Kedua, apakah menggunakan bahan alami saat proses pengolahan makanan. Seandainya memasak sendiri, kita akan tahu apa saja yang kita masukkan ke dalam masakan. “Masalahnya, kita tidak tahu bahan apa yang digunakan dalam makanan yang kita beli di sebuah tempat makan dan dalam makanan kemasan. Biasanya, makanan kemasan sudah mengandung banyak bahan tambahan pangan sintetis, termasuk pewarna, perasa, dan pengawet.”
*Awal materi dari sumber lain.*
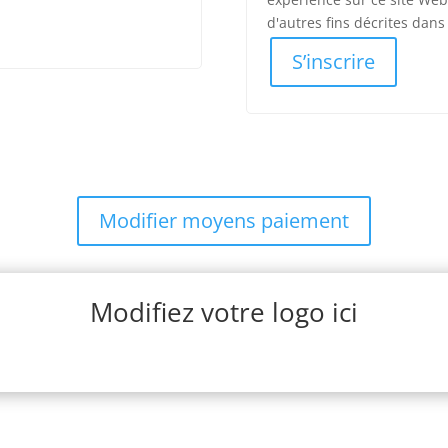
d'autres fins décrites dan
S’inscrire
Modifier moyens paiement
Modifiez votre logo ici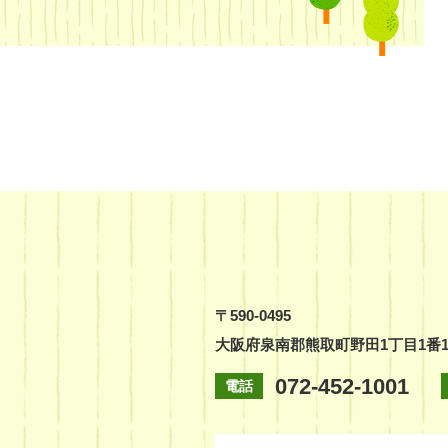
〒590-0495
大阪府泉南郡熊取町野田1丁目1番
072-452-1001
電話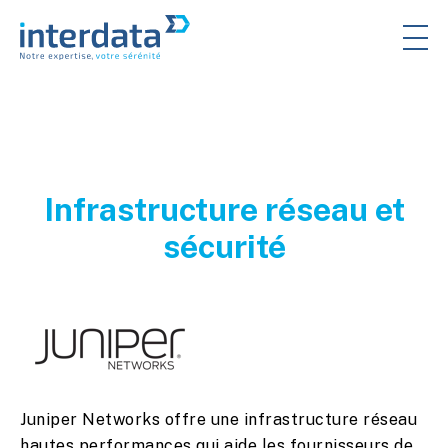
Infrastructure réseau et
sécurité
Juniper Networks offre une infrastructure réseau
hautes performances qui aide les fournisseurs de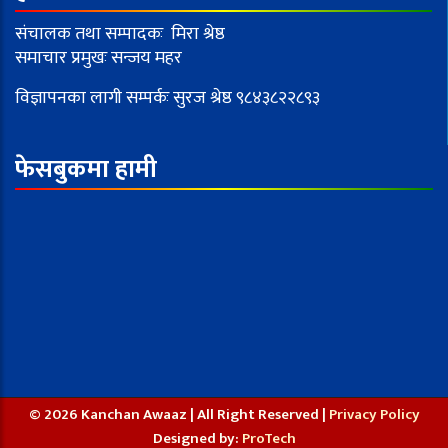
संचालक तथा सम्पादकः मिरा श्रेष्ठ
समाचार प्रमुखः सन्जय महर
विज्ञापनका लागी सम्पर्कः सुरज श्रेष्ठ ९८४३८२२८९३
फेसबुकमा हामी
© 2026 Kanchan Awaaz | All Right Reserved |
Privacy Policy
Designed by:
ProTech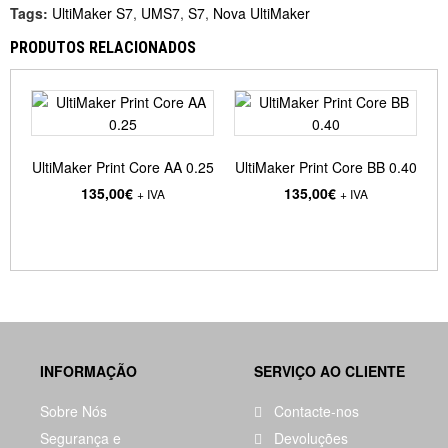
Tags:
UltiMaker S7
,
UMS7
,
S7
,
Nova UltiMaker
PRODUTOS RELACIONADOS
UltiMaker Print Core AA 0.25
UltiMaker Print Core BB 0.40
U
135,00€
135,00€
+ IVA
+ IVA
INFORMAÇÃO
SERVIÇO AO CLIENTE
Sobre Nós
Contacte-nos
Segurança e
Devoluções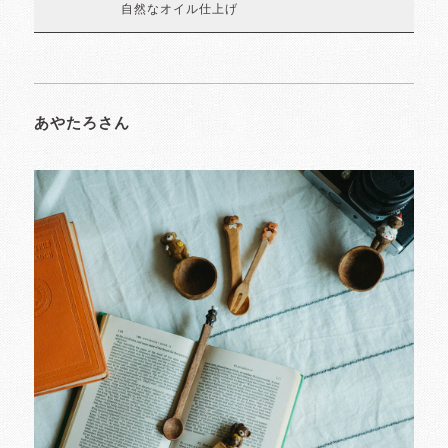
自然なオイル仕上げ
あやたろさん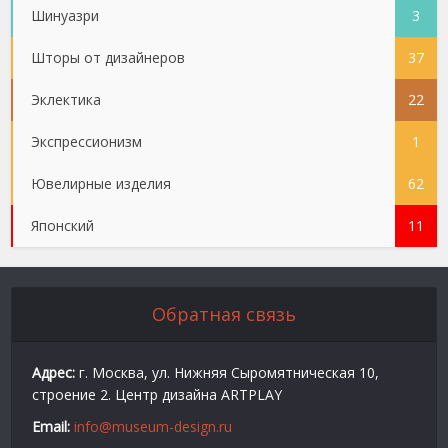
Шинуазри
3
Шторы от дизайнеров
37
Эклектика
22
Экспрессионизм
1
Ювелирные изделия
62
Японский
11
Обратная связь
Адрес:
г. Москва, ул. Нижняя Сыромятническая 10,
строение 2. Центр дизайна ARTPLAY
Email:
info@museum-design.ru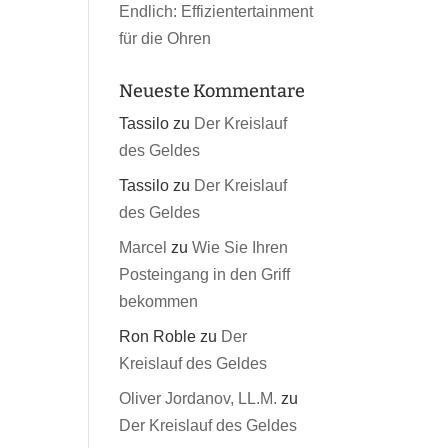
Endlich: Effizientertainment
für die Ohren
Neueste Kommentare
Tassilo
zu
Der Kreislauf
des Geldes
Tassilo
zu
Der Kreislauf
des Geldes
Marcel
zu
Wie Sie Ihren
Posteingang in den Griff
bekommen
Ron Roble
zu
Der
Kreislauf des Geldes
Oliver Jordanov, LL.M.
zu
Der Kreislauf des Geldes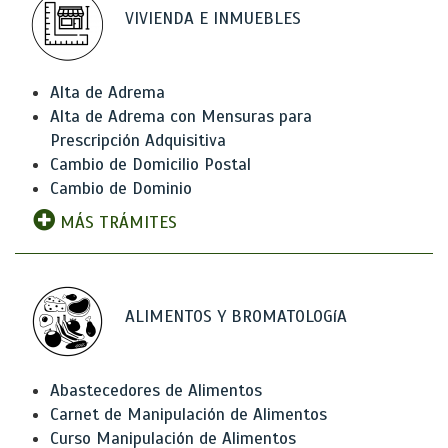
VIVIENDA E INMUEBLES
Alta de Adrema
Alta de Adrema con Mensuras para
Prescripción Adquisitiva
Cambio de Domicilio Postal
Cambio de Dominio
MÁS TRÁMITES
ALIMENTOS Y BROMATOLOGíA
Abastecedores de Alimentos
Carnet de Manipulación de Alimentos
Curso Manipulación de Alimentos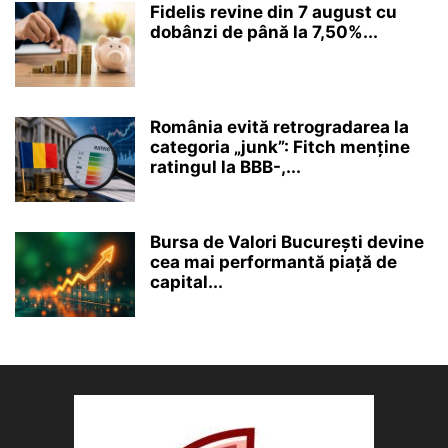
Fidelis revine din 7 august cu
dobânzi de până la 7,50%...
România evită retrogradarea la
categoria „junk”: Fitch menține
ratingul la BBB-,...
Bursa de Valori București devine
cea mai performantă piață de
capital...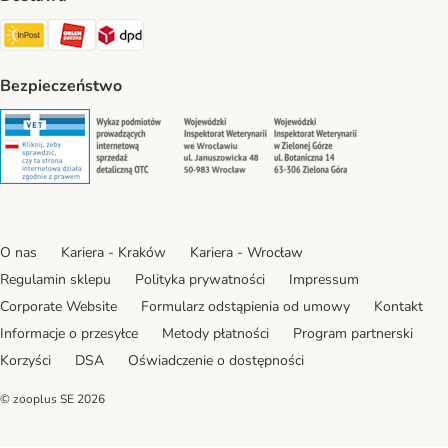
Paczkomat® Shipping Method
ORLEN Paczka Shipping Method
DPD Shipping Method
Bezpieczeństwo
Security
Security
Security
Security
O nas
Kariera - Kraków
Kariera - Wrocław
Regulamin sklepu
Polityka prywatności
Impressum
Corporate Website
Formularz odstąpienia od umowy
Kontakt
Informacje o przesyłce
Metody płatności
Program partnerski
Korzyści
DSA
Oświadczenie o dostępności
© zooplus SE
2026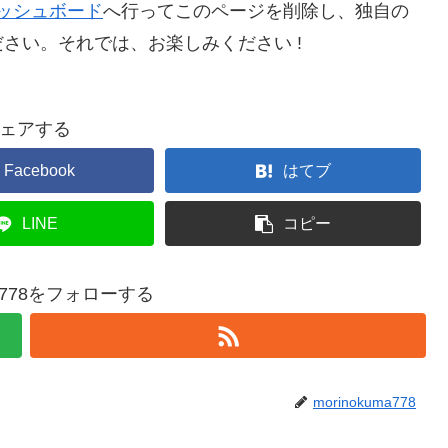
ッシュボード
へ行ってこのページを削除し、独自の
さい。それでは、お楽しみください !
ェアする
Facebook
はてブ
LINE
コピー
uma778をフォローする
morinokuma778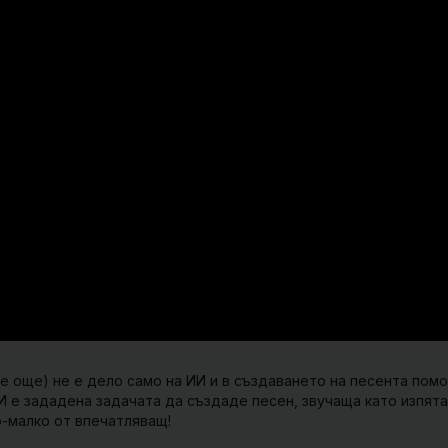
се още) не е дело само на ИИ и в създаването на песента пом
ИИ е зададена задачата да създаде песен, звучаща като изпята
о-малко от впечатляващ!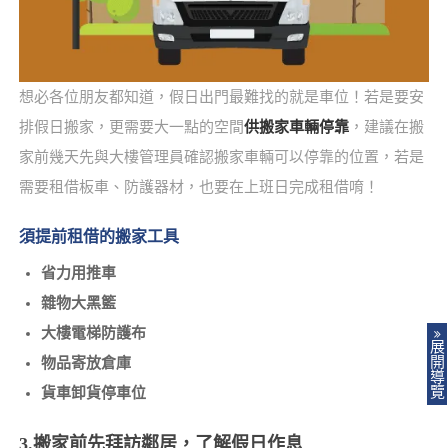
想必各位朋友都知道，假日出門最難找的就是車位！若是要安
排假日搬家，更需要大一點的空間
供搬家車輛停靠
，建議在搬
家前幾天先與大樓管理員確認搬家車輛可以停靠的位置，若是
需要租借板車、防護器材，也要在上班日完成租借唷！
須提前租借的搬家工具
省力用推車
雜物大黑籃
大樓電梯防護布
展
開
物品寄放倉庫
導
覽
貨車卸貨停車位
3.搬家前先拜訪鄰居，了解假日作息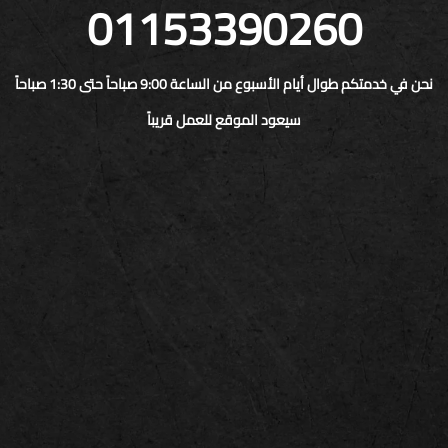
01153390260
نحن في خدمتكم طوال أيام الأسبوع من الساعة 9:00 صباحاً حتى 1:30 صباحاً
سيعود الموقع للعمل قريباً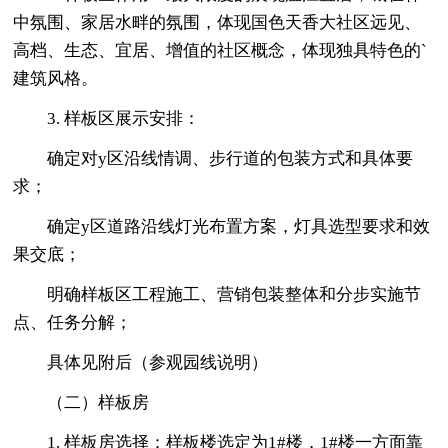
中氛围、家居水畔的氛围，体现国色天香大社区远见、
高档、生态、宜居、增值的社区概念，体现独具特色的`
建筑风格。
3. 样板区展示安排：
确定对y区沿线情调、步行道的包装方式和具体要
求；
确定y区道路沿线灯光布置方案，灯具选型要求和效
果交底；
明确样板区工程施工、营销包装整体和分步实施节
点、任务分解；
具体见附后（参观园线说明）
（二）样板房
1. 样板房选择：样板楼选定为1#楼，1#楼一方面靠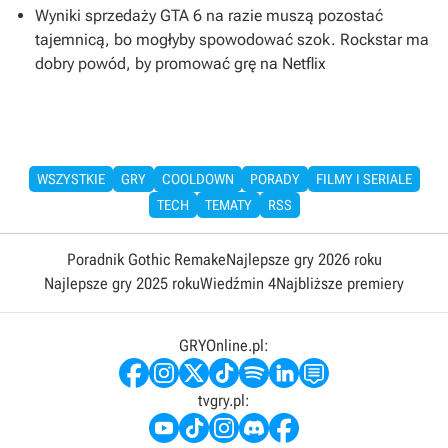
Wyniki sprzedaży GTA 6 na razie muszą pozostać
tajemnicą, bo mogłyby spowodować szok. Rockstar ma
dobry powód, by promować grę na Netflix
WSZYSTKIE
GRY
COOLDOWN
PORADY
FILMY I SERIALE
TECH
TEMATY
RSS
Poradnik Gothic Remake
Najlepsze gry 2026 roku
Najlepsze gry 2025 roku
Wiedźmin 4
Najbliższe premiery
GRYOnline.pl:
tvgry.pl: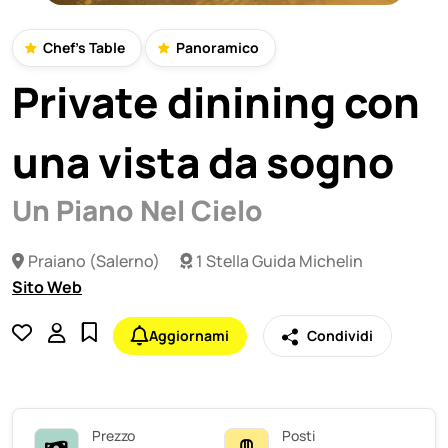
Chef's Table
Panoramico
Private dinining con
una vista da sogno
Un Piano Nel Cielo
Praiano (Salerno)
1 Stella Guida Michelin
Sito Web
Aggiornami
Condividi
Prezzo
Posti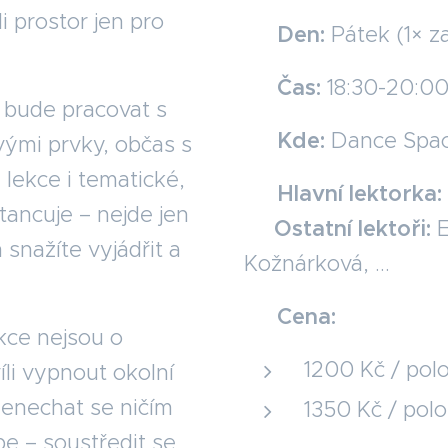
i prostor jen pro
🗓️
Den:
Pátek (1× za
🕖
Čas:
18:30-20:00 
 bude pracovat s
📍
Kde:
Dance Space
ivými prvky, občas s
 lekce i tematické,
💃
Hlavní lektorka:
tancuje – nejde jen
Ostatní lektoři:
E
m snažíte vyjádřit a
Kožnárková, ...
💸
Cena:
ekce nejsou o
1200 Kč / polo
íli vypnout okolní
nenechat se ničím
1350 Kč / polo
be – soustředit se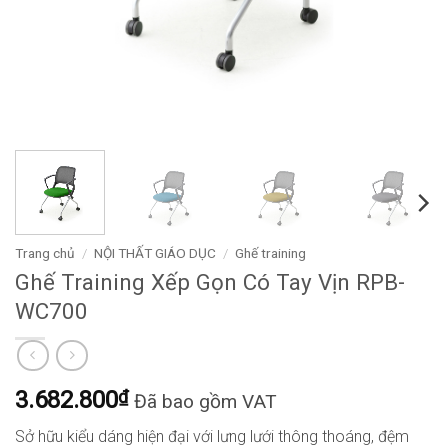
Trang chủ
/
NỘI THẤT GIÁO DỤC
/
Ghế training
Ghế Training Xếp Gọn Có Tay Vịn RPB-
WC700
3.682.800
₫
Đã bao gồm VAT
Sở hữu kiểu dáng hiện đại với lưng lưới thông thoáng, đệm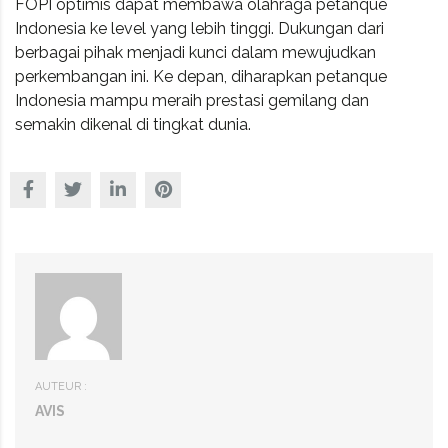
FOPI optimis dapat membawa olahraga petanque
Indonesia ke level yang lebih tinggi. Dukungan dari
berbagai pihak menjadi kunci dalam mewujudkan
perkembangan ini. Ke depan, diharapkan petanque
Indonesia mampu meraih prestasi gemilang dan
semakin dikenal di tingkat dunia.
AUTEUR :
AVIS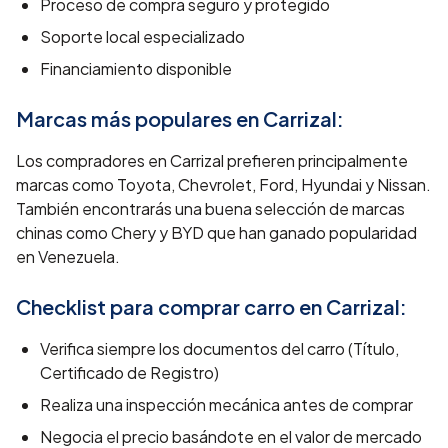
Proceso de compra seguro y protegido
Soporte local especializado
Financiamiento disponible
Marcas más populares en
Carrizal
:
Los compradores en Carrizal prefieren principalmente
marcas como Toyota, Chevrolet, Ford, Hyundai y Nissan.
También encontrarás una buena selección de marcas
chinas como Chery y BYD que han ganado popularidad
en Venezuela.
Checklist para comprar carro en
Carrizal
:
Verifica siempre los documentos del carro (Título,
Certificado de Registro)
Realiza una inspección mecánica antes de comprar
Negocia el precio basándote en el valor de mercado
Dion mencontohkan sosis, yang disebutnya tidak alami lagi, karena mengandung banyak bahan tambahan pangan dan terbilang tinggi garam. Komponen dagingnya justru sedikit. “Mudahnya, prinsip ‘Alami’ ini lebih mengarah pada real food. Misalnya, mengonsumsi ayam yang kita olah sendiri, sehingga bentuk aslinya pun masih terlihat. Kalaupun ingin dijadikan berbagai olahan, kita bisa membuatnya sendiri tanpa menambahkan bahan pangan sintetis.”
Jaqualine menambahkan, jika bahan pangan tambahan tersebut dalam pengawasan BPOM, sebenarnya masih aman. Tapi, jika dikonsumsi dalam jangka panjang, dampaknya akan kurang baik bagi kesehatan kita.
Beragam: tak terpaku pada nasi
Tahukah Anda, bahwa di Indonesia terdapat 77 sumber karbohidrat dan 389 buah lokal? Banyak, ya! Artinya, selain nasi, kita punya 76 pilihan lain untuk dijadikan sumber energi.